Andy Young
Like all transformative ideas, the redefinition of one or more of the world’s primary colors is bound to run into fierce, shrill, and unceasing opposition. Choruses of self-righteous, pious naysayers will fervently and smugly parrot the same tired old arguments about every other color of the rainbow being some combination of the three currently-recognized primary ones, and about Thomas Young’s theory of human vision being tri-chromatic, which the well-known English polymath and physician first articulated in 1793. “You can’t change something as established and widely accepted as the three primary colors,” they’ll say dismissively.
Really?
Is slavery still legal? Is the right to vote still limited to property-owning Caucasian males? Are jousting, bear-baiting, and cockfighting still popular mainstream sports? Do people still buy tobacco products, even though they know using them can adversely affect their health?
Oops. I withdraw that last example.
But sometimes radical change can be a good thing. If the founding fathers of the United States of America were bound and determined to have their nation’s flag forever feature just 13 stars and stripes, Maine would be still be located in Massachusetts, Alaska would still be a part of Russia, and Texas would be an independent country. Imagine our nation if there had never been a President Bush, or if people like Ted Cruz and Rick Perry couldn’t take part in America’s political discourse.
Oops. That’s also a poor example.
But if mankind is going to insist on having just three primary colors, it can do better than the current trio.
Red is the color of blood, anger, and a squirrel after it’s been run over by a lawn mower. Blue signifies sadness, melancholy, and despair. It’s the shade people turn right before they suffocate. Yellow conjures up jaundice, pollen, nicotine stained teeth, and dry-erase whiteboard markers that write in a hue no one can see.
Can’t we at least consider flip-flopping the current primary colors with the nominal secondary ones for a century or so just to see how it goes?
Plants, jade, and paper currency are just three of the many desirable objects that are green. Purple is the color of eggplant, amethyst, and a wide variety of mood-enhancing flowers, not to mention Harold’s amazing crayon. But orange is without question the hue most deserving of primary status.
Breathtaking sunrises and awe-inspiring sunsets glow in various shades of orange. The flames that have kept mankind cozy for many millennia, initially in caves and more recently in fireplaces or woodstoves generally have an orange hue. Imagine a Maine winter without the availability of fire for warmth.

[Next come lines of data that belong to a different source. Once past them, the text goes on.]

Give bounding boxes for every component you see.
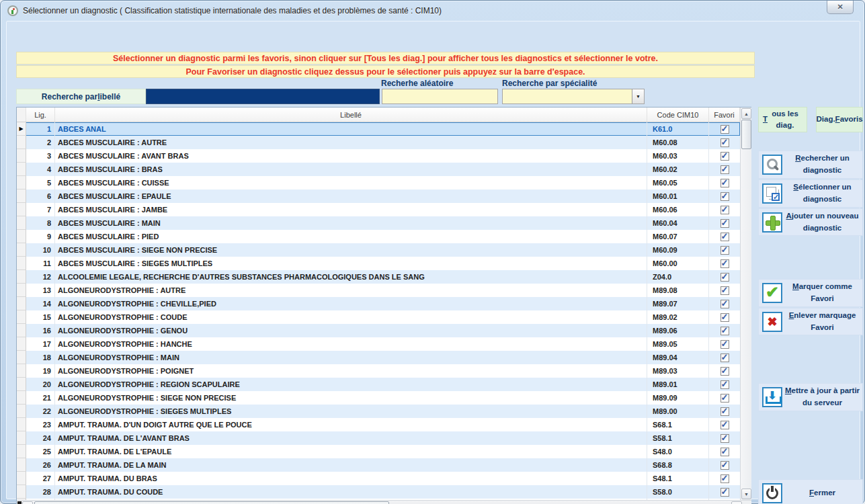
search-diagnostic-button[interactable]: Rechercher un diagnostic xyxy=(758,151,863,179)
row-favori-cell xyxy=(709,378,740,391)
row-code-cim10: M89.00 xyxy=(647,405,709,418)
favori-checkbox[interactable] xyxy=(720,313,729,322)
table-row[interactable]: ▶1ABCES ANALK61.0 xyxy=(17,122,740,136)
favori-checkbox[interactable] xyxy=(720,353,729,362)
table-row[interactable]: 5ABCES MUSCULAIRE : CUISSEM60.05 xyxy=(17,176,740,190)
table-row[interactable]: 3ABCES MUSCULAIRE : AVANT BRASM60.03 xyxy=(17,149,740,163)
table-row[interactable]: 6ABCES MUSCULAIRE : EPAULEM60.01 xyxy=(17,190,740,203)
favori-checkbox[interactable] xyxy=(720,394,729,403)
window-title: Sélectionner un diagnostic ( Classificat… xyxy=(23,6,442,15)
favori-checkbox[interactable] xyxy=(720,448,729,456)
row-code-cim10: M60.07 xyxy=(647,230,709,243)
row-libelle: ALGONEURODYSTROPHIE : REGION SCAPULAIRE xyxy=(55,378,647,391)
select-diagnostic-button[interactable]: ✓ Sélectionner un diagnostic xyxy=(758,179,863,208)
scroll-left-button[interactable]: ◄ xyxy=(22,501,33,504)
favori-checkbox[interactable] xyxy=(720,340,729,349)
favori-checkbox[interactable] xyxy=(720,421,729,429)
table-row[interactable]: 14ALGONEURODYSTROPHIE : CHEVILLE,PIEDM89… xyxy=(17,297,740,310)
table-row[interactable]: 28AMPUT. TRAUMA. DU COUDES58.0 xyxy=(17,485,740,499)
favori-checkbox[interactable] xyxy=(720,152,729,161)
vertical-scroll-thumb[interactable] xyxy=(741,120,751,149)
table-row[interactable]: 11ABCES MUSCULAIRE : SIEGES MULTIPLESM60… xyxy=(17,257,740,270)
row-code-cim10: M60.09 xyxy=(647,243,709,257)
horizontal-scroll-thumb[interactable] xyxy=(34,501,389,504)
scroll-down-button[interactable]: ▼ xyxy=(741,489,751,499)
table-row[interactable]: 25AMPUT. TRAUMA. DE L'EPAULES48.0 xyxy=(17,445,740,458)
app-icon xyxy=(7,5,18,16)
table-row[interactable]: 13ALGONEURODYSTROPHIE : AUTREM89.08 xyxy=(17,284,740,297)
favori-checkbox[interactable] xyxy=(720,179,729,187)
favorite-diagnostics-button[interactable]: Diag. Favoris xyxy=(816,107,863,132)
table-row[interactable]: 12ALCOOLEMIE LEGALE, RECHERCHE D'AUTRES … xyxy=(17,270,740,284)
favori-checkbox[interactable] xyxy=(720,206,729,214)
specialty-dropdown[interactable]: ▼ xyxy=(502,89,645,104)
all-diagnostics-button[interactable]: Tous les diag. xyxy=(758,107,807,132)
random-search-input[interactable] xyxy=(382,89,498,104)
table-row[interactable]: 18ALGONEURODYSTROPHIE : MAINM89.04 xyxy=(17,351,740,364)
specialty-dropdown-button[interactable]: ▼ xyxy=(632,89,644,103)
row-selector-cell xyxy=(17,324,26,337)
favori-checkbox[interactable] xyxy=(720,273,729,282)
favori-checkbox[interactable] xyxy=(720,300,729,308)
favori-checkbox[interactable] xyxy=(720,327,729,335)
table-row[interactable]: 2ABCES MUSCULAIRE : AUTREM60.08 xyxy=(17,136,740,149)
favori-checkbox[interactable] xyxy=(720,434,729,443)
row-code-cim10: M60.06 xyxy=(647,203,709,216)
favori-checkbox[interactable] xyxy=(720,461,729,470)
favori-checkbox[interactable] xyxy=(720,138,729,147)
row-lig: 24 xyxy=(26,431,55,445)
row-selector-cell xyxy=(17,431,26,445)
row-libelle: ABCES MUSCULAIRE : EPAULE xyxy=(55,190,647,203)
table-row[interactable]: 17ALGONEURODYSTROPHIE : HANCHEM89.05 xyxy=(17,337,740,351)
header-libelle[interactable]: Libellé xyxy=(55,108,647,122)
favori-checkbox[interactable] xyxy=(720,259,729,268)
table-row[interactable]: 20ALGONEURODYSTROPHIE : REGION SCAPULAIR… xyxy=(17,378,740,391)
favori-checkbox[interactable] xyxy=(720,286,729,295)
favori-checkbox[interactable] xyxy=(720,380,729,389)
unmark-favorite-button[interactable]: ✖ Enlever marquage Favori xyxy=(758,308,863,335)
table-row[interactable]: 24AMPUT. TRAUMA. DE L'AVANT BRASS58.1 xyxy=(17,431,740,445)
fermer-button[interactable]: Fermer xyxy=(758,479,863,504)
search-by-label-input[interactable] xyxy=(146,89,380,104)
table-row[interactable]: 19ALGONEURODYSTROPHIE : POIGNETM89.03 xyxy=(17,364,740,378)
table-row[interactable]: 21ALGONEURODYSTROPHIE : SIEGE NON PRECIS… xyxy=(17,391,740,405)
table-row[interactable]: 23AMPUT. TRAUMA. D'UN DOIGT AUTRE QUE LE… xyxy=(17,418,740,431)
table-row[interactable]: 27AMPUT. TRAUMA. DU BRASS48.1 xyxy=(17,472,740,485)
mark-favorite-button[interactable]: ✔ Marquer comme Favori xyxy=(758,279,863,307)
table-row[interactable]: 26AMPUT. TRAUMA. DE LA MAINS68.8 xyxy=(17,458,740,472)
header-code-cim10[interactable]: Code CIM10 xyxy=(647,108,709,122)
table-row[interactable]: 8ABCES MUSCULAIRE : MAINM60.04 xyxy=(17,216,740,230)
table-row[interactable]: 7ABCES MUSCULAIRE : JAMBEM60.06 xyxy=(17,203,740,216)
scroll-right-button[interactable]: ► xyxy=(731,501,742,504)
row-favori-cell xyxy=(709,297,740,310)
add-diagnostic-button[interactable]: Ajouter un nouveau diagnostic xyxy=(758,208,863,236)
row-lig: 5 xyxy=(26,176,55,190)
favori-checkbox[interactable] xyxy=(720,219,729,228)
table-row[interactable]: 15ALGONEURODYSTROPHIE : COUDEM89.02 xyxy=(17,310,740,324)
table-row[interactable]: 22ALGONEURODYSTROPHIE : SIEGES MULTIPLES… xyxy=(17,405,740,418)
favori-checkbox[interactable] xyxy=(720,407,729,416)
row-selector-cell xyxy=(17,337,26,351)
favori-checkbox[interactable] xyxy=(720,367,729,376)
close-button[interactable]: ✕ xyxy=(827,1,854,14)
row-favori-cell xyxy=(709,405,740,418)
favori-checkbox[interactable] xyxy=(720,246,729,255)
header-favori[interactable]: Favori xyxy=(709,108,740,122)
row-selector-cell xyxy=(17,190,26,203)
favori-checkbox[interactable] xyxy=(720,125,729,134)
favori-checkbox[interactable] xyxy=(720,488,729,497)
favori-checkbox[interactable] xyxy=(720,192,729,201)
table-row[interactable]: 4ABCES MUSCULAIRE : BRASM60.02 xyxy=(17,163,740,176)
update-from-server-button[interactable]: Mettre à jour à partir du serveur xyxy=(758,383,863,411)
row-libelle: ABCES MUSCULAIRE : JAMBE xyxy=(55,203,647,216)
favori-checkbox[interactable] xyxy=(720,474,729,483)
table-row[interactable]: 10ABCES MUSCULAIRE : SIEGE NON PRECISEM6… xyxy=(17,243,740,257)
header-lig[interactable]: Lig. xyxy=(26,108,55,122)
table-row[interactable]: 16ALGONEURODYSTROPHIE : GENOUM89.06 xyxy=(17,324,740,337)
favori-checkbox[interactable] xyxy=(720,165,729,174)
table-row[interactable]: 9ABCES MUSCULAIRE : PIEDM60.07 xyxy=(17,230,740,243)
favori-checkbox[interactable] xyxy=(720,233,729,241)
scroll-up-button[interactable]: ▲ xyxy=(741,108,751,119)
title-bar[interactable]: Sélectionner un diagnostic ( Classificat… xyxy=(1,1,864,21)
row-selector-cell xyxy=(17,230,26,243)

Carrots are orange, and if one eats enough of them his/her vision will improve to the point where those vivid sunrises and sunsets will be even more visually breathtaking.
Tangerines, sweet potatoes, clementines, cantaloupes, pumpkins, papayas, apricots, and butternut squash are all orange. There’s another roundish citrus fruit people eat that’s orange. It comes in sections, and its juice is delicious too. If only I could remember its name!
Not everything orange is worth admiring, though. The tint of a current presidential candidate’s face (and occasionally his hair as well) is one major strike against orange. So too are the too-small micro-shorts waitresses at a certain chain restaurant are required to wear, garments that insidiously encourage misogyny by perpetuating the idea of women as objects rather than human beings. In addition, the deep-fried, orange-hued Buffalo Wings served at that particular establishment not only encourage premature artery-hardening, but have led to the near-extinction of the once-plentiful species of winged buffalo that soared in huge herds over America’s great plains during the middle and late 19th century.
But like human beings, no color is perfect. However, the idea of orange becoming a primary color would undoubtedly garner enthusiastic support from avid sports fans in Syracuse, New York; Knoxville, Tennessee; and Stillwater, Oklahoma, where the local collegiate athletic teams (Syracuse Orange, Tennessee Volunteers, and Oklahoma State Cowboys, respectively) clad themselves in orange. And orange becoming an official primary color would be a big hit in Biddeford, or in any other city or town where the local sports teams are called the Tigers.
Now if only I could remember the name of that other orange fruit!
— Andy Young teaches in Kennebunk and lives in Cumberland.